=== Instructions to follow ===
From the records below, find each line with the string "Ngách" and copy it.

========

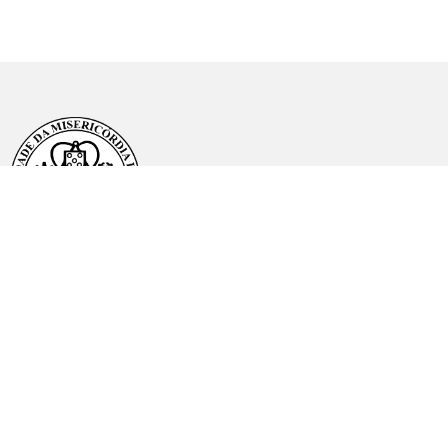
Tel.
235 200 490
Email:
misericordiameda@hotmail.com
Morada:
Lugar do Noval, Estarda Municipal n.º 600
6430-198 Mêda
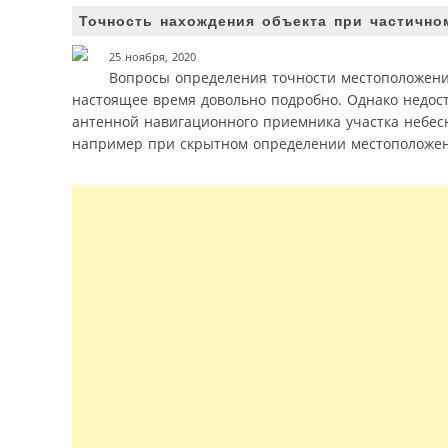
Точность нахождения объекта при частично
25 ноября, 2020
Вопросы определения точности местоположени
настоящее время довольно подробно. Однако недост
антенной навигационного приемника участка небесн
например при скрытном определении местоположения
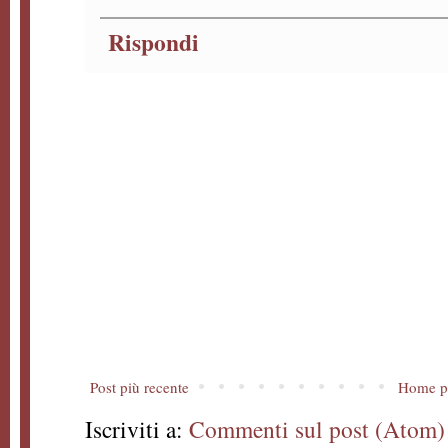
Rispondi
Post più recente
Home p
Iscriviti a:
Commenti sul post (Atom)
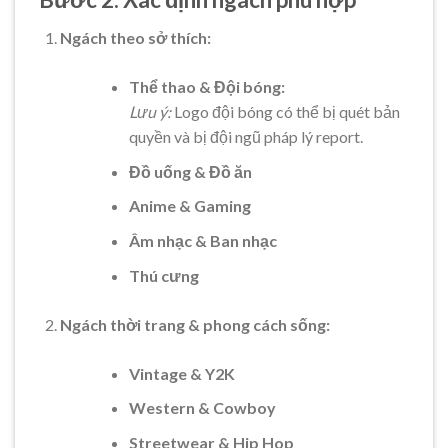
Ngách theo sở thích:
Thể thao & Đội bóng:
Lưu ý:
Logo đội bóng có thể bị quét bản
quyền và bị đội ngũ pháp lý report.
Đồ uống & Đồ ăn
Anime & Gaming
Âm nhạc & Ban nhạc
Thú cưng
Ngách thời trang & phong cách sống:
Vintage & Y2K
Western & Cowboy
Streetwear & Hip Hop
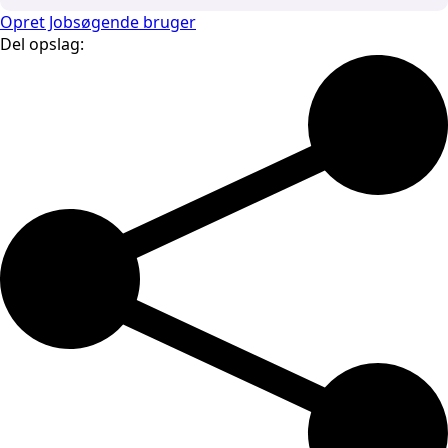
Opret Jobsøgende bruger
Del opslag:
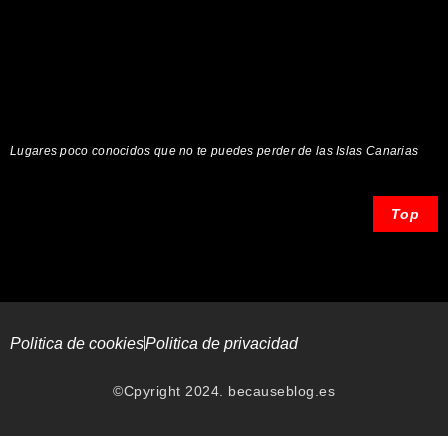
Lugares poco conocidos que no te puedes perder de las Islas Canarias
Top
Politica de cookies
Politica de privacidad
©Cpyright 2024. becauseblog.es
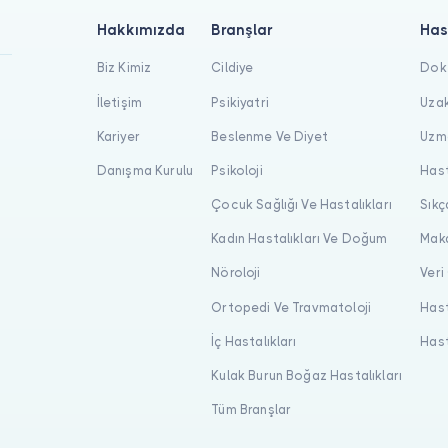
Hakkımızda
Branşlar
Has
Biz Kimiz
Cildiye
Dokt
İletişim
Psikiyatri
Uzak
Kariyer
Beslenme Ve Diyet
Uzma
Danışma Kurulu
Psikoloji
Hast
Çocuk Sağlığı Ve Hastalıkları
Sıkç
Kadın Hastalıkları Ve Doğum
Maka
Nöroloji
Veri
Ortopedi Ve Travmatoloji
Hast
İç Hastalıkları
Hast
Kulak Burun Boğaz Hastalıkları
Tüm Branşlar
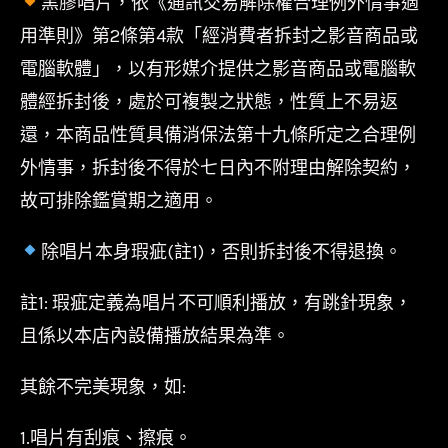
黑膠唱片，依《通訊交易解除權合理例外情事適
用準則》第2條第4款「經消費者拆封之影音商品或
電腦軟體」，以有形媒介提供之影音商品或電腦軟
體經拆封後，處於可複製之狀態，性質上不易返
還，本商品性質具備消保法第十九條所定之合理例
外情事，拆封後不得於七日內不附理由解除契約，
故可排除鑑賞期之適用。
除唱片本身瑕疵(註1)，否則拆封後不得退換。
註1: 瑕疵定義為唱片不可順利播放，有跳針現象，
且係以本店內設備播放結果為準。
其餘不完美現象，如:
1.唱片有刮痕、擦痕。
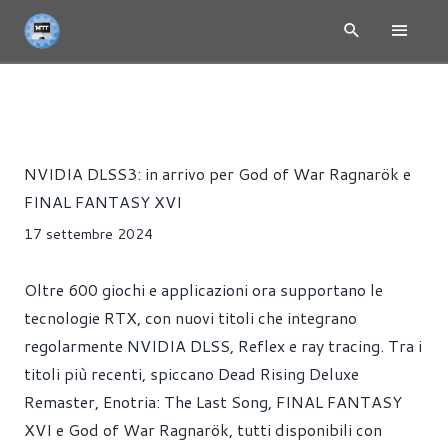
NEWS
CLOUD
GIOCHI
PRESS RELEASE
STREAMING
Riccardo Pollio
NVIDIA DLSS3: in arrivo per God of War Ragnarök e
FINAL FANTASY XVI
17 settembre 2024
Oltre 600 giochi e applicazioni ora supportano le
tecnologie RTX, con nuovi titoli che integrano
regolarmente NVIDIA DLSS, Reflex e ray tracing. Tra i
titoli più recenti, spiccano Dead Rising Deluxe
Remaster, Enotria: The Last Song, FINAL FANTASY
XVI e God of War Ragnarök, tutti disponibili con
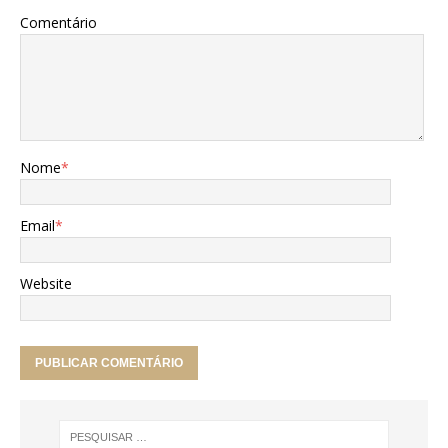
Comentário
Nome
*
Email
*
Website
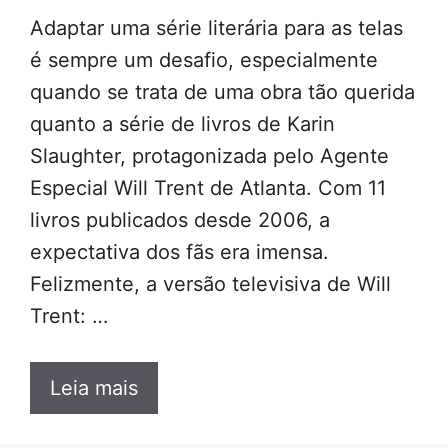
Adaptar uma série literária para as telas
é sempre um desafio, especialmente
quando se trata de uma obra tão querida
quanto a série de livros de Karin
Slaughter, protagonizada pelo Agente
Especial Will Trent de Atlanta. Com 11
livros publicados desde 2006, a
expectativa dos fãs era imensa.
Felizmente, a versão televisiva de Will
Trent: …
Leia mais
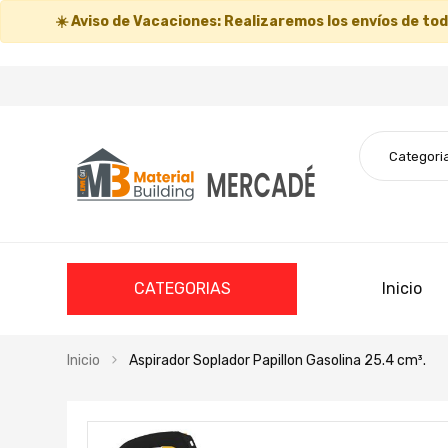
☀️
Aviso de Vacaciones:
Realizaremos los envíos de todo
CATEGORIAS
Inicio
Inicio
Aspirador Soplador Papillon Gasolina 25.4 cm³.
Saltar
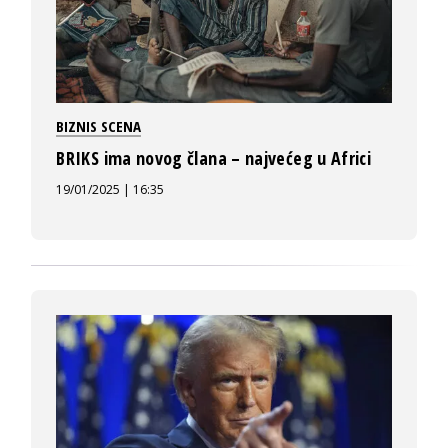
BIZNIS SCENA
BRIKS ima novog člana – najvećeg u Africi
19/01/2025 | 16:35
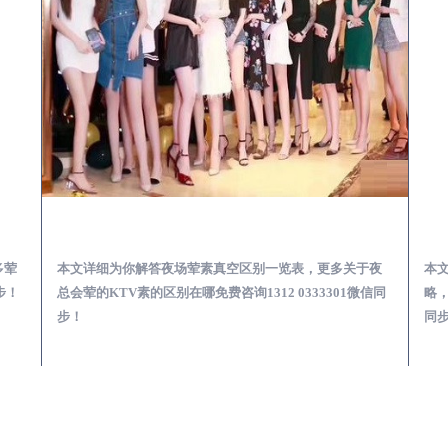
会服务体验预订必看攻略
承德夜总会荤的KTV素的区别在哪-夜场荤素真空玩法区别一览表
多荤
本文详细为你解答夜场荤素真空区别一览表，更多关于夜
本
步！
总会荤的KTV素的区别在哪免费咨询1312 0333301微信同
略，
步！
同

========

=== Exercise response ===
Ngách theo sở thích:
Ngách thời trang & phong cách sống:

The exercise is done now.